- Archdiocese: L'Aquila
- Diocese: Sulmona-Valva
- Appointed: 30 November 2017
- Predecessor: Angelo Spina
- Successor: Incumbent

Orders
- Ordination: 25 June 1988 by Archbishop Ferdinando Palatucci
- Consecration: 4 January 2018 by Crescenzio Cardinal Sepe

Personal details
- Born: 6 December 1963 (age 62) Piano di Sorrento, Italy
- Denomination: Roman Catholic
- Motto: PAX VOBIS
- Coat of arms: Michele Fusco's coat of arms

= Michele Fusco =

Roman Catholic bishop (born 1963)

Bishop Michele Fusco (born 6 December 1963) is an Italian Roman Catholic prelate, who currently serving as bishop of the Roman Catholic Diocese of Sulmona-Valva, Italy.
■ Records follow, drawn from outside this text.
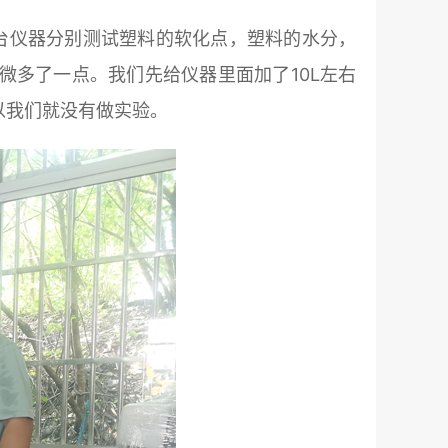
台仪器分别测试塑料的软化点，塑料的水分，
多了一点。我们先给仪器里面加了10L左右
以我们就没有做实验。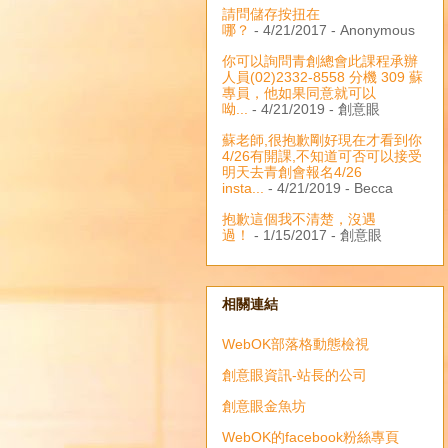
請問儲存按扭在
哪？
- 4/21/2017
- Anonymous
你可以詢問青創總會此課程承辦
人員(02)2332-8558 分機 309 蘇
專員，他如果同意就可以
呦...
- 4/21/2019
- 創意眼
蘇老師,很抱歉剛好現在才看到你
4/26有開課,不知道可否可以接受
明天去青創會報名4/26
insta...
- 4/21/2019
- Becca
抱歉這個我不清楚，沒遇
過！
- 1/15/2017
- 創意眼
相關連結
WebOK部落格動態檢視
創意眼資訊-站長的公司
創意眼金魚坊
WebOK的facebook粉絲專頁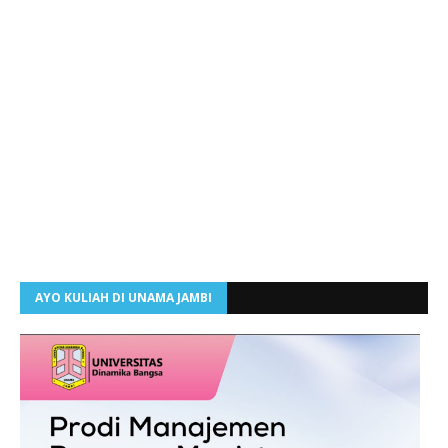
AYO KULIAH DI UNAMA JAMBI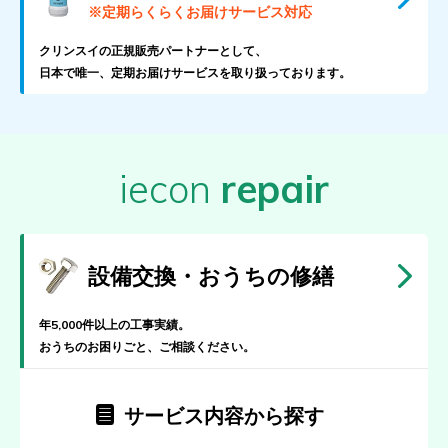
※定期らくらくお届けサービス対応
クリンスイの正規販売パートナーとして、
日本で唯一、定期お届けサービスを取り扱っております。
iecon
repair
設備交換・おうちの修繕
年5,000件以上の工事実績。
おうちのお困りごと、ご相談ください。
サービス内容から探す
== Early life and education ==
He was born on 6 December 1963 in Piano di Sorrento, Italy.

== Priesthood ==
On 25 June 1988 he was ordained a priest by Archbishop Ferdinando Palatucci at Positano, Italy.

== Episcopate ==
Fusco was appointed bishop of Sulmona-Valva on 30 November 2017 by Pope Francis. He was consecrated a bishop by Crescenzio Cardinal Sepe on 4 January 2018 at Amalfi Cathedral.